The former President of Zambia, Kenneth David Buchizya Kaunda, was the last of the 1960s philosopher leaders who fought for African liberation. As we celebrate his life and legacy it is important that we learn from his stance on pacifism and violence.

In his almost forgotten book, Kaunda on Violence, he presents his philosophy of pacifism, which is characterised by African humanism. His is not an idealist but a realist view of the dilemmas facing pacifist leaders in a violent world. Kaunda was an idealist. 

He advocated an idealism that seeks the highest values and not merely those that are the best fit for the times. In pursuit of this, he came to believe in the need to fight for what is good, even if this meant making deliberate and careful decisions to shed blood. The alternative, he came to think, could often lead to much worse outcomes. 

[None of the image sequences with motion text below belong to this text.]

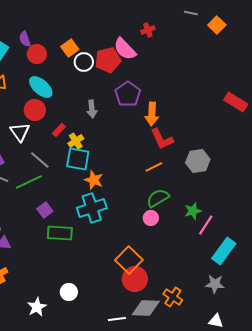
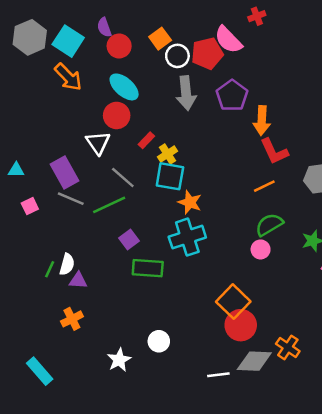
gray arrow: (92, 109) -> (186, 93), moved, size x1.5

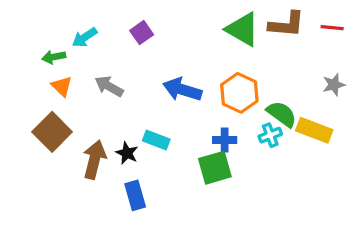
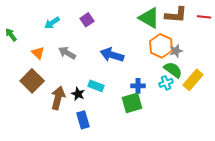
green arrow: (54, 57) -> (11, 35), moved, turned 64
gray star: (334, 85) -> (176, 51), moved
orange hexagon: (239, 93) -> (161, 46), moved
yellow rectangle: (314, 130) -> (193, 80), turned -70

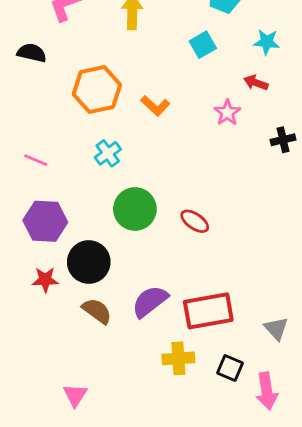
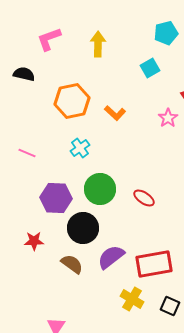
purple hexagon: (45, 221) -> (56, 198), moved
black circle: (89, 262) -> (83, 228), moved
yellow cross: (178, 358) -> (132, 299), turned 35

Kaunda realised that political leadership involves taking the heavy responsibility of using violence because good governance cannot be achieved while recklessly and permanently putting away the powerful weapons of violence. Kaunda’s ubuntu led him to embrace the violence of liberation struggles in states that neighbour Zambia.

Kaunda played a leading role in ending colonial rule and apartheid in Southern Africa. As many commentators have said since news of his death on 17 June, he ensured that the country hosted liberation movements from neighbouring countries. 

But he also made violent mistakes. Writing in response to news that, on 29 January last year, Kaunda was nominated for a Nobel peace prize, a  Zambian citizen commented that although Kaunda deserved the award for his contributions to the fight against apartheid, we must also acknowledge the violence and repression that marred his Zambian postcolonial country. There is a painful connection between Kaunda’s one-party state politics and how his domestic politics failed to embody non-violence.

For people who are interested in the prospect of a continent free of political violence, there is much to learn from studying the life, times and intellectual heritage of Kaunda.

African cultures and philosophies are given forms and meanings in the lives and experiences of Africans, including in their political strivings. Kaunda speaks of Zambian humanism as a tree whose roots determine its growth above the surface. Zambian humanism is rooted in deep precolonial, colonial, and postcolonial experiences. The Zambian humanism of Kaunda is of a piece with Tanzanian leader Julius Nyerere’s Ujamaa. It is also foundational to the African thought system that Stanlake Samkange and his wife Tommie Anderson Samkange named hunhu or ubuntu in their 1980 classic, Hunhuism or Ubuntuism.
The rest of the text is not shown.